Indexes

Indexes are one of the most powerful (but at the same time the most overlooked/misunderstood) aspects of a database. Tables might grow tremendously big and having them properly optimized is crucial. I saw many people using them incorrectly and therefore worsening the overall database performance.

What are those indexes and how do they work?

Indexes organize all records in a table and make it faster for Oracle to retrieve a row (or a set of rows). However, there is one condition you have to consider before you create an index. It is called “low selectivity“. What is it? Low selectivity means that you select only a small number of records out of the whole table. There is no definition for the “small number” expression but it varies from approximately 10-20% of a total number of records, depending on a table size (huge tables = 20%; smaller tables = 10%). It works best if you select only a few records (in case of returning one record – consider using the UNIQUE constraint).

What makes it faster then no-index scan?

When you select only a few records from a table with no index, Oracle has to perform FULL TABLE SCAN (FTS); meaning Oracle has to read every single record and validate it to your condition whether it is true or not. In case of tables with billions of records, it is very inefficient when you are after 10 rows only (you have to read all 10bn to extract only those ten). Nonetheless, if you create an index on the filtered column it will scan much fewer records. Let me demonstrate, how such index works (I will be talking about B-tree index; B stands for Balanced tree).

Let’s picture a table with IDs (say 100 for the sake of simplicity) and I need to select only ID equal to 14, 20 and 22. The ID column is indexed (non-unique) and Oracle will read only those “blocks” of data marked red on the picture below to get the desired data set.

B-tree Index structure
B-tree index structure

For each block of data Oracle will evaluate whether the wanted result is in its range or not and move to its child node. This process is repeated until the final leaf is reached. As you can see we read only 4 out of 15 blocks. Image the same setup for a much bigger table; works flawlessly 🙂

There are two main types of indexes – bitmap and b-tree. By default, all indexes are created as balanced (b-tree) indexes. These are the most commonly used.

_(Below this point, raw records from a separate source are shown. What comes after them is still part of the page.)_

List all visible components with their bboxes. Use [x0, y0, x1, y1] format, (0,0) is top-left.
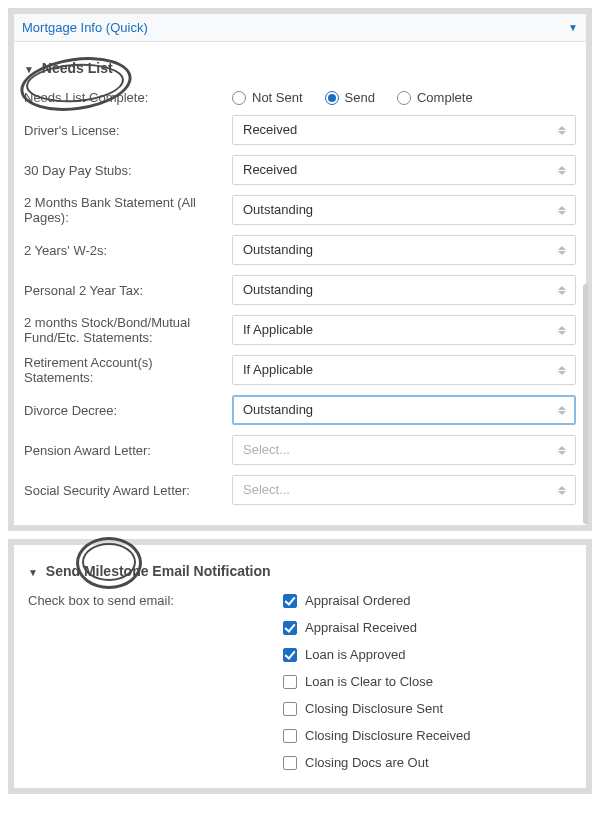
- checkbox-label: Loan is Clear to Close: [305, 674, 433, 689]
- milestone-checkbox[interactable]: Closing Disclosure Received: [283, 728, 470, 743]
- mortgage-info-panel: Mortgage Info (Quick) ▼ ▼ Needs List Nee…: [8, 8, 592, 531]
- checkbox-label: Loan is Approved: [305, 647, 405, 662]
- panel-title: Mortgage Info (Quick): [22, 20, 148, 35]
- milestone-checkbox[interactable]: Loan is Clear to Close: [283, 674, 470, 689]
- status-select[interactable]: Outstanding: [232, 195, 576, 225]
- needs-field-row: Pension Award Letter:Select...: [24, 435, 576, 465]
- radio-not-sent[interactable]: Not Sent: [232, 90, 303, 105]
- field-label: Social Security Award Letter:: [24, 483, 232, 498]
- select-value: Select...: [243, 482, 290, 497]
- updown-icon: [555, 316, 569, 344]
- needs-list-complete-row: Needs List Complete: Not Sent Send Compl…: [24, 90, 576, 105]
- collapse-caret-icon: ▼: [24, 64, 34, 75]
- updown-icon: [555, 196, 569, 224]
- needs-list-title: Needs List: [42, 60, 113, 76]
- select-value: Received: [243, 122, 297, 137]
- field-label: 30 Day Pay Stubs:: [24, 163, 232, 178]
- radio-label: Not Sent: [252, 90, 303, 105]
- updown-icon: [555, 236, 569, 264]
- checkbox-icon: [283, 702, 297, 716]
- needs-field-row: Divorce Decree:Outstanding: [24, 395, 576, 425]
- select-value: Received: [243, 162, 297, 177]
- milestone-section-header[interactable]: ▼ Send Milestone Email Notification: [28, 563, 572, 579]
- needs-field-row: 2 months Stock/Bond/Mutual Fund/Etc. Sta…: [24, 315, 576, 345]
- field-label: Personal 2 Year Tax:: [24, 283, 232, 298]
- updown-icon: [555, 436, 569, 464]
- field-label: Pension Award Letter:: [24, 443, 232, 458]
- status-select[interactable]: Select...: [232, 475, 576, 505]
- select-value: If Applicable: [243, 322, 313, 337]
- select-value: If Applicable: [243, 362, 313, 377]
- needs-list-section-header[interactable]: ▼ Needs List: [24, 60, 576, 76]
- milestone-checkbox[interactable]: Closing Disclosure Sent: [283, 701, 470, 716]
- updown-icon: [555, 276, 569, 304]
- scrollbar[interactable]: [583, 284, 588, 524]
- milestone-label: Check box to send email:: [28, 593, 283, 770]
- needs-list-complete-radios: Not Sent Send Complete: [232, 90, 576, 105]
- needs-list-complete-label: Needs List Complete:: [24, 90, 232, 105]
- select-value: Select...: [243, 442, 290, 457]
- milestone-checkbox[interactable]: Appraisal Received: [283, 620, 470, 635]
- milestone-checkbox[interactable]: Appraisal Ordered: [283, 593, 470, 608]
- status-select[interactable]: Select...: [232, 435, 576, 465]
- updown-icon: [555, 356, 569, 384]
- field-label: 2 months Stock/Bond/Mutual Fund/Etc. Sta…: [24, 315, 232, 345]
- updown-icon: [555, 156, 569, 184]
- checkbox-icon: [283, 756, 297, 770]
- checkbox-label: Closing Disclosure Sent: [305, 701, 443, 716]
- radio-label: Send: [345, 90, 375, 105]
- checkbox-label: Closing Disclosure Received: [305, 728, 470, 743]
- field-label: 2 Months Bank Statement (All Pages):: [24, 195, 232, 225]
- updown-icon: [555, 476, 569, 504]
- needs-field-row: Social Security Award Letter:Select...: [24, 475, 576, 505]
- radio-icon: [232, 91, 246, 105]
- needs-field-row: Driver's License:Received: [24, 115, 576, 145]
- checkbox-label: Appraisal Received: [305, 620, 417, 635]
- milestone-checkbox[interactable]: Closing Docs are Out: [283, 755, 470, 770]
- panel-header[interactable]: Mortgage Info (Quick) ▼: [14, 14, 586, 42]
- checkbox-icon: [283, 729, 297, 743]
- status-select[interactable]: Received: [232, 155, 576, 185]
- checkbox-label: Closing Docs are Out: [305, 755, 429, 770]
- updown-icon: [555, 396, 569, 424]
- updown-icon: [555, 116, 569, 144]
- status-select[interactable]: Outstanding: [232, 275, 576, 305]
- radio-send[interactable]: Send: [325, 90, 375, 105]
- milestone-title: Send Milestone Email Notification: [46, 563, 271, 579]
- select-value: Outstanding: [243, 402, 313, 417]
- select-value: Outstanding: [243, 202, 313, 217]
- collapse-caret-icon: ▼: [28, 567, 38, 578]
- needs-field-row: Retirement Account(s) Statements:If Appl…: [24, 355, 576, 385]
- select-value: Outstanding: [243, 282, 313, 297]
- checkbox-icon: [283, 621, 297, 635]
- status-select[interactable]: Outstanding: [232, 235, 576, 265]
- radio-complete[interactable]: Complete: [397, 90, 473, 105]
- milestone-checklist: Check box to send email: Appraisal Order…: [28, 593, 572, 770]
- status-select[interactable]: If Applicable: [232, 315, 576, 345]
- field-label: 2 Years' W-2s:: [24, 243, 232, 258]
- radio-icon: [397, 91, 411, 105]
- radio-label: Complete: [417, 90, 473, 105]
- needs-field-row: 2 Years' W-2s:Outstanding: [24, 235, 576, 265]
- field-label: Divorce Decree:: [24, 403, 232, 418]
- status-select[interactable]: Received: [232, 115, 576, 145]
- select-value: Outstanding: [243, 242, 313, 257]
- needs-field-row: 30 Day Pay Stubs:Received: [24, 155, 576, 185]
- field-label: Retirement Account(s) Statements:: [24, 355, 232, 385]
- checkbox-label: Appraisal Ordered: [305, 593, 411, 608]
- milestone-checkbox[interactable]: Loan is Approved: [283, 647, 470, 662]
- checkbox-icon: [283, 675, 297, 689]
- radio-icon: [325, 91, 339, 105]
- status-select[interactable]: If Applicable: [232, 355, 576, 385]
- needs-field-row: Personal 2 Year Tax:Outstanding: [24, 275, 576, 305]
- checkbox-icon: [283, 594, 297, 608]
- status-select[interactable]: Outstanding: [232, 395, 576, 425]
- field-label: Driver's License:: [24, 123, 232, 138]
- needs-field-row: 2 Months Bank Statement (All Pages):Outs…: [24, 195, 576, 225]
- checkbox-icon: [283, 648, 297, 662]
- caret-down-icon: ▼: [568, 22, 578, 33]
- milestone-panel: ▼ Send Milestone Email Notification Chec…: [8, 539, 592, 794]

Bitmap, on the other hand, transform values to the set of zeros and ones and this value is used as a key for searching. The major difference between bitmap and b-tree index is that NULL values are not included in b-tree indexes but are in a bitmap. Thus, you cannot use a B-tree index for IS NULL / IS NOT NULL conditions as opposed to a bitmap that might be configured this way. But there is also a drawback for bitmap indexes and it is called “writing concurrency locks”. Whenever you insert a value to a bitmap index it has been recalculated and that means all other inserts with the same value have to wait until the first one is committed. This creates huge locks and waiting times compared to b-tree where the value is just inserted in it is placed in a tree. You can check how the b-tree works here at the University of San Francisco’s website.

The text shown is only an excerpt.